Redessiner l’horizon?

Qu’ai-je donc à dire? Ai-je le droit de parler? Peut-on se risquer à écrire en son propre nom plutôt que sous un nom d’emprunt, sérieux, objectif, académique, à mille lieues de ce que nous aurions au fond vraiment à dire? Il vaudrait sans doute mieux ne pas tenir compte de ce que l’on est, de ce que l’on pense, entrer dans le rang, faire comme tout le monde et se taire – ou parler pour ne rien dire, ce qui est une autre façon de se taire. Nous serions tranquilles… Comme une carpe dans sa vase. À l’abri… caché au fin fond de soi, ne pouvant être montré du doigt par personne : incognito. Et si nous n’avions rien à dire… Et si ce que nous étions était si peu de chose que cela ne valait presque pas la peine de se forcer, de persévérer, d’essayer de se dire? Présentement, je tiens un crayon, j’essaie d’écrire, mais ce n’est toujours qu’une façon de tendre la main, de se donner et de se perdre : en fait, mes mains sont vides. Pourtant, j’aimerais bien être « quelque chose »… Mais il semble que nous ne nous possédions pas, et je m’échappe. Comme Saint-Denys Garneau, je suis un « mauvais pauvre » à la besace percée. Que faire alors, lorsqu’aucun moule ne semble pouvoir nous convenir (ou nous contenir)?

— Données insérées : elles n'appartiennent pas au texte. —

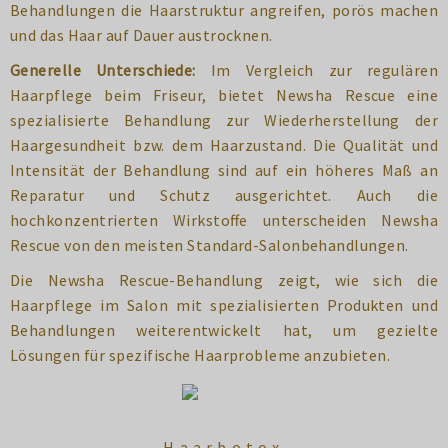
Behandlungen die Haarstruktur angreifen, porös machen
und das Haar auf Dauer austrocknen​.
Generelle Unterschiede:
Im Vergleich zur regulären
Haarpflege beim Friseur, bietet Newsha Rescue eine
spezialisierte Behandlung zur Wiederherstellung der
Haargesundheit bzw. dem Haarzustand. Die Qualität und
Intensität der Behandlung sind auf ein höheres Maß an
Reparatur und Schutz ausgerichtet. Auch die
hochkonzentrierten Wirkstoffe unterscheiden Newsha
Rescue von den meisten Standard-Salonbehandlungen.
Die Newsha Rescue-Behandlung zeigt, wie sich die
Haarpflege im Salon mit spezialisierten Produkten und
Behandlungen weiterentwickelt hat, um gezielte
Lösungen für spezifische Haarprobleme anzubieten.
Haarbotox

Lorsque je regarde en moi, ce n’est pas tant moi que je trouve, ni même un arrière-moi (labyrinthe inextricable), mais une sorte de grand espace plus ou moins vacant, plus ou moins désert, avec quelques trous, quelques déceptions et beaucoup d’espoir malgré tout. Peut-être suis-je ridicule? Probablement se fiche-t-on éperdument de mon moi et de mon arrière-moi. Pourtant, je préfère être ridicule, trébucher sur moi-même et mes mots plutôt que de vivre dans l’oubli de ce que je suis, et ce, même si ce que je suis ressemble davantage à une aspiration un peu vague qu’à une chose dûment identifiable. Telle serait ma fatalité, une fatalité qui, bien qu’elle ait tendance à me déposséder de toutes certitudes, me livrant sans défense à ce que je suis et à l’angoisse qui m’habite, n’en demeurerait pas moins tendue vers l’avenir, grosse d’un espoir un peu fou qui me murmure à l’oreille que chaque être, moi le premier, a quelque chose à produire qui réponde à la nature de ce qu’il est. Cet espoir, c’est l’arbre qui pousse en moi qui me l’enseigne. Ce murmure de l’âme est en quelque sorte ma musique intérieure, le son véritable de mon être – même si, parfois, je n’arrive plus à l’entendre, assourdi qu’il est par le bruit environnant ou par quelque inquiétude qui le recouvre.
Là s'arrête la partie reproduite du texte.